**Description of the task:** Every line below must come back exactly as it stands, with the images omitted.

**Given entries:**
'''

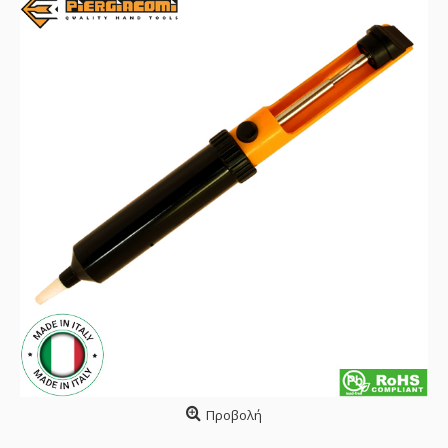
Προβολή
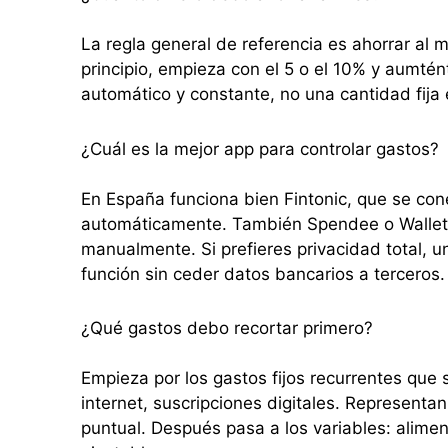
La regla general de referencia es ahorrar al 
principio, empieza con el 5 o el 10% y aumté
automático y constante, no una cantidad fija 
¿Cuál es la mejor app para controlar gastos?
En España funciona bien Fintonic, que se con
automáticamente. También Spendee o Wallet 
manualmente. Si prefieres privacidad total, 
función sin ceder datos bancarios a terceros.
¿Qué gastos debo recortar primero?
Empieza por los gastos fijos recurrentes que 
internet, suscripciones digitales. Representa
puntual. Después pasa a los variables: alime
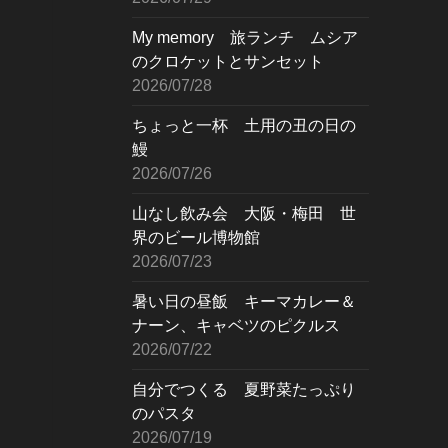
My memory 旅ランチ ムシア
のクロケットとサンセット
2026/07/28
ちょっと一杯 土用の丑の日の
鰻
2026/07/26
山なし飲み会 大阪・梅田 世
界のビール博物館
2026/07/23
暑い日の昼飯 キーマカレー＆
ナーン、キャベツのピクルス
2026/07/22
自分でつくる 夏野菜たっぷり
のパスタ
2026/07/19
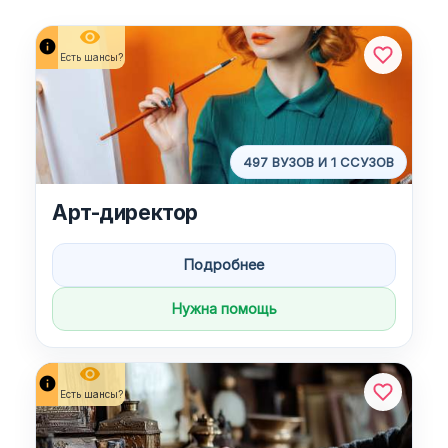
⌄
О ЕГЭ
remove_red_eye
info
Есть шансы?
ПРОЧЕЕ
⌄
Целевое
497 ВУЗОВ И 1 ССУЗОВ
›
Журнал
Арт-директор
›
Задать вопрос
Подробнее
Нужна помощь
⌄
Поиск
remove_red_eye
info
Есть шансы?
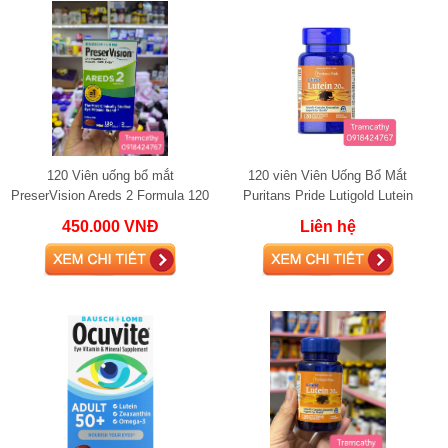
120 Viên uống bổ mắt
120 viên Viên Uống Bổ Mắt
PreserVision Areds 2 Formula 120
Puritans Pride Lutigold Lutein
viên
20mg – Hỗ Trợ Thị Lực Khỏe
450.000 VNĐ
Liên hệ
Mạnh, Bảo Vệ Mắt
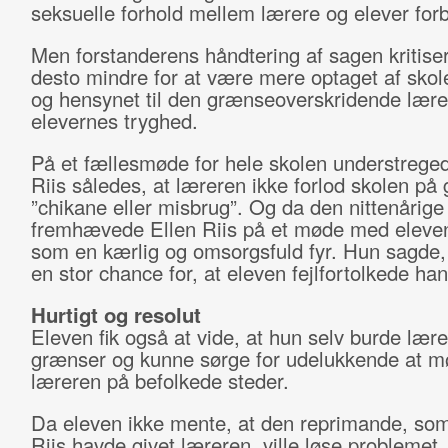
seksuelle forhold mellem lærere og elever for
Men forstanderens håndtering af sagen kritise
desto mindre for at være mere optaget af sko
og hensynet til den grænseoverskridende lære
elevernes tryghed.
På et fællesmøde for hele skolen understrege
Riis således, at læreren ikke forlod skolen på 
”chikane eller misbrug”. Og da den nittenårige
fremhævede Ellen Riis på et møde med eleve
som en kærlig og omsorgsfuld fyr. Hun sagde, 
en stor chance for, at eleven fejlfortolkede han
Hurtigt og resolut
Eleven fik også at vide, at hun selv burde lære
grænser og kunne sørge for udelukkende at 
læreren på befolkede steder.
Da eleven ikke mente, at den reprimande, som
Riis havde givet læreren, ville løse problemet,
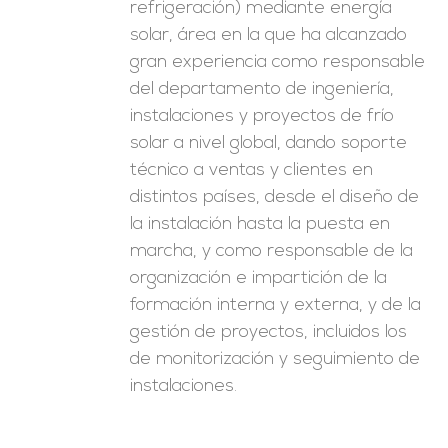
refrigeración) mediante energía
solar, área en la que ha alcanzado
gran experiencia como responsable
del departamento de ingeniería,
instalaciones y proyectos de frío
solar a nivel global, dando soporte
técnico a ventas y clientes en
distintos países, desde el diseño de
la instalación hasta la puesta en
marcha, y como responsable de la
organización e impartición de la
formación interna y externa, y de la
gestión de proyectos, incluidos los
de monitorización y seguimiento de
instalaciones.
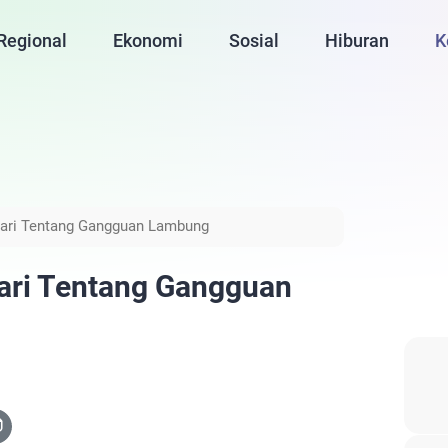
Regional
Ekonomi
Sosial
Hiburan
K
jari Tentang Gangguan Lambung
ari Tentang Gangguan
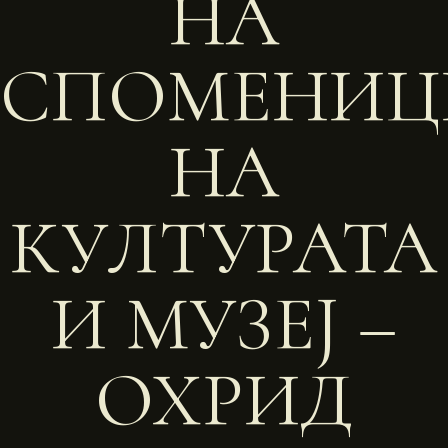
НА
СПОМЕНИЦ
НА
КУЛТУРАТА
И МУЗЕЈ –
ОХРИД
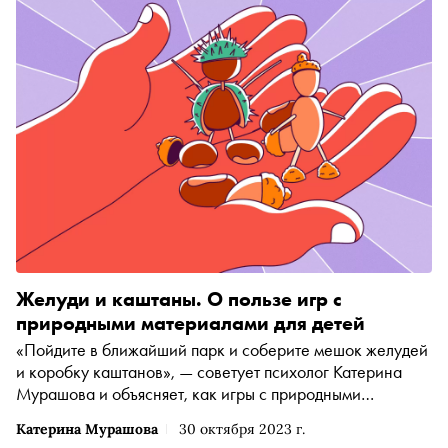
и зеваки
Желуди и каштаны. О пользе игр с
природными материалами для детей
«Пойдите в ближайший парк и соберите мешок желудей
и коробку каштанов», — советует психолог Катерина
Мурашова и объясняет, как игры с природными
материалами помогают развивать воображение и
Катерина Мурашова
30 октября 2023 г.
мелкую моторику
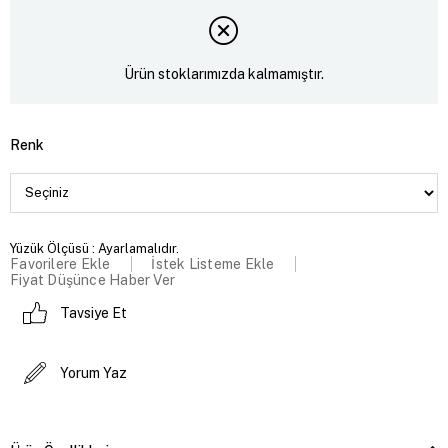
Ürün stoklarımızda kalmamıştır.
Renk
Yüzük Ölçüsü : Ayarlamalıdır.
Favorilere Ekle
İstek Listeme Ekle
Fiyat Düşünce Haber Ver
Tavsiye Et
Yorum Yaz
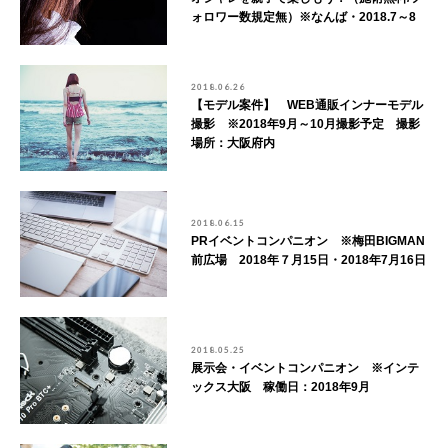
ォロワー数規定無）※なんば・2018.7～8
2018.06.26
【モデル案件】 WEB通販インナーモデル
撮影 ※2018年9月～10月撮影予定 撮影
場所：大阪府内
2018.06.15
PRイベントコンパニオン ※梅田BIGMAN
前広場 2018年７月15日・2018年7月16日
2018.05.25
展示会・イベントコンパニオン ※インテ
ックス大阪 稼働日：2018年9月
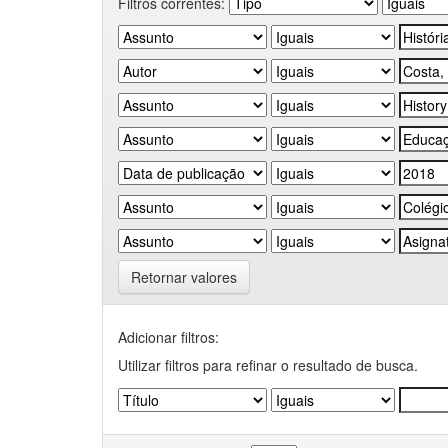
Filtros correntes:
Retornar valores
Adicionar filtros:
Utilizar filtros para refinar o resultado de busca.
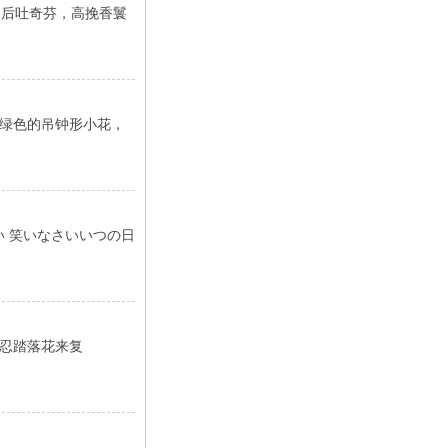
卸后吐奇芬，高挽香鬟
绿色的吊钟形小花，
い 笑いなさいいつの日
忍踏落花来复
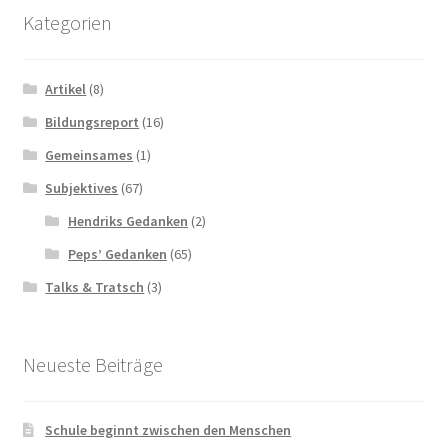
Kategorien
Artikel
(8)
Bildungsreport
(16)
Gemeinsames
(1)
Subjektives
(67)
Hendriks Gedanken
(2)
Peps’ Gedanken
(65)
Talks & Tratsch
(3)
Neueste Beiträge
Schule beginnt zwischen den Menschen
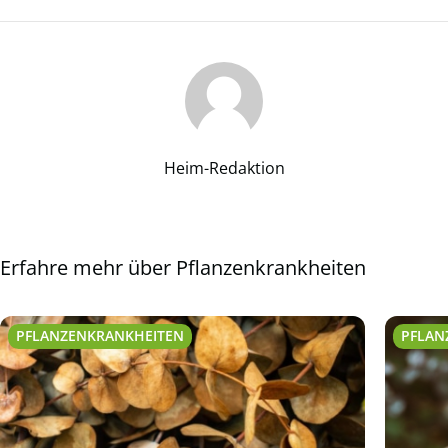
Heim-Redaktion
Erfahre mehr über Pflanzenkrankheiten
PFLANZENKRANKHEITEN
PFLAN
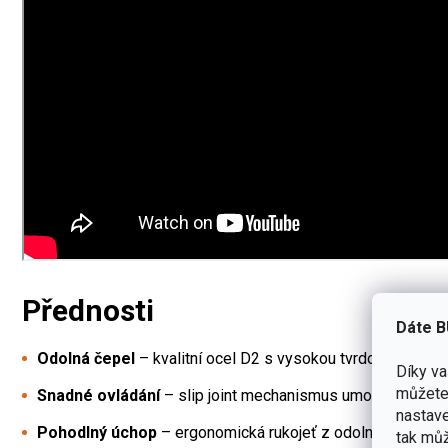
Přednosti
Dáte B
Odolná čepel
– kvalitní ocel D2 s vysokou tvrdostí a dlouh
Díky v
můžete 
Snadné ovládání
– slip joint mechanismus umožňuje plynul
nastave
Pohodlný úchop
– ergonomická rukojeť z odolného nylonu
tak můž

'''

**Exercise result:**
Προβολή
La regla general de referencia es ahorrar al 
principio, empieza con el 5 o el 10% y aumté
automático y constante, no una cantidad fija 
¿Cuál es la mejor app para controlar gastos?
En España funciona bien Fintonic, que se con
automáticamente. También Spendee o Wallet 
manualmente. Si prefieres privacidad total, 
función sin ceder datos bancarios a terceros.
¿Qué gastos debo recortar primero?
Empieza por los gastos fijos recurrentes que 
internet, suscripciones digitales. Representa
puntual. Después pasa a los variables: alime
My memory 旅ランチ ムシア
のクロケットとサンセット
2026/07/28
ちょっと一杯 土用の丑の日の
鰻
2026/07/26
山なし飲み会 大阪・梅田 世
界のビール博物館
2026/07/23
暑い日の昼飯 キーマカレー＆
ナーン、キャベツのピクルス
2026/07/22
自分でつくる 夏野菜たっぷり
のパスタ
2026/07/19
⌄
О ЕГЭ
remove_red_eye
info
Есть шансы?
ПРОЧЕЕ
⌄
Целевое
497 ВУЗОВ И 1 ССУЗОВ
›
Журнал
Арт-директор
›
Задать вопрос
Подробнее
Нужна помощь
⌄
Поиск
remove_red_eye
info
Есть шансы?
120 Viên uống bổ mắt
120 viên Viên Uống Bổ Mắt
PreserVision Areds 2 Formula 120
Puritans Pride Lutigold Lutein
viên
20mg – Hỗ Trợ Thị Lực Khỏe
450.000 VNĐ
Liên hệ
Mạnh, Bảo Vệ Mắt
seksuelle forhold mellem lærere og elever for
Men forstanderens håndtering af sagen kritise
desto mindre for at være mere optaget af sko
og hensynet til den grænseoverskridende lære
elevernes tryghed.
På et fællesmøde for hele skolen understrege
Riis således, at læreren ikke forlod skolen på 
”chikane eller misbrug”. Og da den nittenårige
fremhævede Ellen Riis på et møde med eleve
som en kærlig og omsorgsfuld fyr. Hun sagde, 
en stor chance for, at eleven fejlfortolkede han
Hurtigt og resolut
Eleven fik også at vide, at hun selv burde lære
grænser og kunne sørge for udelukkende at 
læreren på befolkede steder.
Da eleven ikke mente, at den reprimande, som
Riis havde givet læreren, ville løse problemet,
refrigeración) mediante energía
solar, área en la que ha alcanzado
gran experiencia como responsable
del departamento de ingeniería,
instalaciones y proyectos de frío
solar a nivel global, dando soporte
técnico a ventas y clientes en
distintos países, desde el diseño de
la instalación hasta la puesta en
marcha, y como responsable de la
organización e impartición de la
formación interna y externa, y de la
gestión de proyectos, incluidos los
de monitorización y seguimiento de
instalaciones.
Regional
Ekonomi
Sosial
Hiburan
K
jari Tentang Gangguan Lambung
ari Tentang Gangguan
НА
СПОМЕНИЦ
НА
КУЛТУРАТА
И МУЗЕЈ –
ОХРИД
и зеваки
Желуди и каштаны. О пользе игр с
природными материалами для детей
«Пойдите в ближайший парк и соберите мешок желудей
и коробку каштанов», — советует психолог Катерина
Мурашова и объясняет, как игры с природными
материалами помогают развивать воображение и
Катерина Мурашова
30 октября 2023 г.
мелкую моторику
Ürün stoklarımızda kalmamıştır.
Renk
Yüzük Ölçüsü : Ayarlamalıdır.
Favorilere Ekle
İstek Listeme Ekle
Fiyat Düşünce Haber Ver
Tavsiye Et
Yorum Yaz
ォロワー数規定無）※なんば・2018.7～8
2018.06.26
【モデル案件】 WEB通販インナーモデル
撮影 ※2018年9月～10月撮影予定 撮影
場所：大阪府内
2018.06.15
PRイベントコンパニオン ※梅田BIGMAN
前広場 2018年７月15日・2018年7月16日
2018.05.25
展示会・イベントコンパニオン ※インテ
ックス大阪 稼働日：2018年9月
Filtros correntes:
Retornar valores
Adicionar filtros:
Utilizar filtros para refinar o resultado de busca.
卸后吐奇芬，高挽香鬟
绿色的吊钟形小花，
い 笑いなさいいつの日
忍踏落花来复
Kategorien
Artikel
(8)
Bildungsreport
(16)
Gemeinsames
(1)
Subjektives
(67)
Hendriks Gedanken
(2)
Peps’ Gedanken
(65)
Talks & Tratsch
(3)
Neueste Beiträge
Schule beginnt zwischen den Menschen
Heim-Redaktion
Erfahre mehr über Pflanzenkrankheiten
PFLANZENKRANKHEITEN
PFLAN
Přednosti
Dáte B
Odolná čepel
– kvalitní ocel D2 s vysokou tvrdostí a dlouh
Díky v
můžete 
Snadné ovládání
– slip joint mechanismus umožňuje plynul
nastave
Pohodlný úchop
– ergonomická rukojeť z odolného nylonu
tak můž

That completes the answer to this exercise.